- _Activity_
Lines holding the word "Notifications" are the ones to copy from the data below.

- _Source data_
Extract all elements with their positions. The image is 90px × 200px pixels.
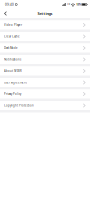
button[interactable]: About SVIBR: [0, 66, 90, 76]
button[interactable]: Privacy Policy: [0, 90, 90, 98]
button[interactable]: Video Player: [0, 20, 90, 30]
button[interactable]: Back: [4, 11, 7, 16]
button[interactable]: Clear Cache: [0, 32, 90, 41]
button[interactable]: Dark Mode: [0, 44, 90, 52]
button[interactable]: Copyright Protection: [0, 101, 90, 110]
button[interactable]: User Agreement: [0, 78, 90, 87]
staticText: Copyright Protection: [4, 104, 34, 107]
staticText: 09:40: [5, 2, 14, 7]
staticText: Clear Cache: [4, 35, 20, 38]
staticText: Video Player: [4, 23, 22, 27]
button[interactable]: Notifications: [0, 55, 90, 64]
staticText: Privacy Policy: [4, 92, 21, 96]
staticText: 100%: [76, 3, 81, 6]
staticText: Settings: [38, 11, 52, 16]
staticText: User Agreement: [4, 81, 27, 84]
staticText: Notifications: [4, 58, 21, 61]
staticText: Dark Mode: [4, 46, 18, 50]
staticText: About SVIBR: [4, 69, 22, 73]
staticText: LTE: [67, 3, 70, 6]
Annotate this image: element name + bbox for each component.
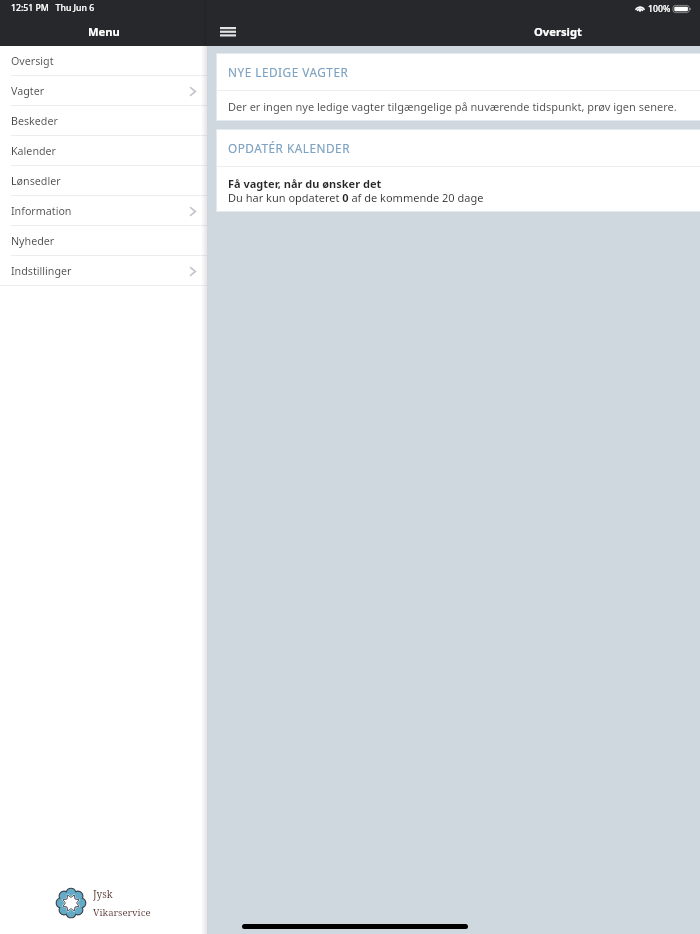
staticText: Oversigt	[11, 54, 54, 69]
staticText: Få vagter, når du ønsker det	[228, 176, 382, 191]
staticText: NYE LEDIGE VAGTER	[228, 64, 349, 80]
staticText: Kalender	[11, 144, 57, 159]
staticText: Beskeder	[11, 114, 58, 129]
staticText: Lønsedler	[11, 174, 61, 189]
staticText: Jysk	[93, 887, 113, 901]
staticText: Du har kun opdateret 0 af de kommende 20…	[228, 190, 484, 205]
button[interactable]: Vagter	[0, 76, 207, 106]
button[interactable]: NYE LEDIGE VAGTER	[216, 53, 700, 121]
staticText: Vagter	[11, 84, 45, 99]
staticText: Der er ingen nye ledige vagter tilgængel…	[228, 99, 677, 114]
button[interactable]: Nyheder	[0, 226, 207, 256]
staticText: Vikarservice	[93, 906, 151, 919]
staticText: Nyheder	[11, 234, 55, 249]
staticText: 12:51 PM Thu Jun 6	[11, 2, 95, 14]
button[interactable]: Open navigation menu	[207, 14, 247, 48]
button[interactable]: OPDATÉR KALENDER	[216, 129, 700, 212]
staticText: Information	[11, 204, 72, 219]
button[interactable]: Oversigt	[0, 46, 207, 76]
staticText: Indstillinger	[11, 264, 72, 279]
staticText: Oversigt	[534, 24, 582, 39]
button[interactable]: Beskeder	[0, 106, 207, 136]
button[interactable]: Information	[0, 196, 207, 226]
button[interactable]: Lønsedler	[0, 166, 207, 196]
staticText: OPDATÉR KALENDER	[228, 140, 351, 156]
staticText: Menu	[88, 24, 120, 39]
button[interactable]: Kalender	[0, 136, 207, 166]
button[interactable]: Indstillinger	[0, 256, 207, 286]
staticText: 100%	[648, 3, 671, 15]
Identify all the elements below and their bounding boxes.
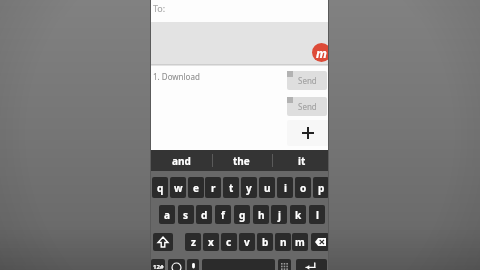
staticText: e	[193, 181, 199, 195]
staticText: p	[318, 181, 325, 195]
button[interactable]: h	[253, 205, 269, 224]
staticText: 1. Download	[153, 71, 200, 82]
button[interactable]: it	[281, 150, 323, 171]
button[interactable]: p	[313, 177, 329, 198]
button[interactable]: i	[277, 177, 293, 198]
button[interactable]	[153, 233, 173, 251]
button[interactable]: v	[239, 233, 255, 251]
button[interactable]	[168, 259, 185, 270]
staticText: and	[172, 154, 191, 168]
button[interactable]	[296, 259, 327, 270]
button[interactable]	[287, 120, 329, 146]
button[interactable]	[311, 233, 329, 251]
staticText: r	[211, 181, 216, 195]
button[interactable]: m	[312, 43, 329, 62]
button[interactable]: s	[178, 205, 194, 224]
staticText: it	[298, 154, 306, 168]
button[interactable]: a	[159, 205, 175, 224]
staticText: j	[278, 208, 281, 222]
button[interactable]: z	[185, 233, 201, 251]
button[interactable]: To:	[151, 0, 328, 22]
button[interactable]	[187, 259, 199, 270]
button[interactable]: q	[152, 177, 168, 198]
button[interactable]: e	[188, 177, 204, 198]
staticText: m	[316, 45, 327, 61]
staticText: Send	[298, 101, 317, 112]
staticText: z	[191, 235, 196, 249]
staticText: d	[201, 208, 208, 222]
staticText: q	[157, 181, 164, 195]
button[interactable]: Send	[287, 97, 327, 116]
button[interactable]: n	[275, 233, 291, 251]
staticText: k	[295, 208, 302, 222]
button[interactable]: t	[223, 177, 239, 198]
button[interactable]: k	[290, 205, 306, 224]
staticText: h	[258, 208, 265, 222]
staticText: b	[262, 235, 269, 249]
staticText: i	[284, 181, 287, 195]
staticText: n	[280, 235, 287, 249]
staticText: w	[174, 181, 183, 195]
button[interactable]: r	[205, 177, 221, 198]
button[interactable]: Send	[287, 71, 327, 90]
staticText: Send	[298, 75, 317, 86]
button[interactable]: y	[241, 177, 257, 198]
staticText: f	[221, 208, 225, 222]
button[interactable]: u	[259, 177, 275, 198]
button[interactable]: g	[234, 205, 250, 224]
button[interactable]: b	[257, 233, 273, 251]
button[interactable]: f	[215, 205, 231, 224]
staticText: x	[208, 235, 214, 249]
staticText: g	[239, 208, 246, 222]
staticText: t	[229, 181, 234, 195]
button[interactable]	[278, 259, 291, 270]
staticText: u	[264, 181, 271, 195]
button[interactable]: o	[295, 177, 311, 198]
button[interactable]: j	[271, 205, 287, 224]
staticText: v	[244, 235, 250, 249]
staticText: a	[164, 208, 170, 222]
button[interactable]: 12#	[151, 259, 165, 270]
button[interactable]: w	[170, 177, 186, 198]
button[interactable]: c	[221, 233, 237, 251]
button[interactable]: l	[309, 205, 325, 224]
button[interactable]: the	[220, 150, 262, 171]
staticText: l	[316, 208, 319, 222]
button[interactable]: x	[203, 233, 219, 251]
staticText: m	[295, 235, 305, 249]
staticText: c	[226, 235, 232, 249]
staticText: s	[183, 208, 189, 222]
staticText: o	[300, 181, 307, 195]
button[interactable]: and	[160, 150, 202, 171]
staticText: 12#	[153, 263, 164, 270]
staticText: To:	[153, 2, 166, 14]
button[interactable]: d	[196, 205, 212, 224]
staticText: y	[246, 181, 252, 195]
staticText: the	[233, 154, 250, 168]
button[interactable]: m	[292, 233, 308, 251]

- _Completed task_
button[interactable]: Notifications: [0, 55, 90, 64]
staticText: Notifications: [4, 58, 21, 61]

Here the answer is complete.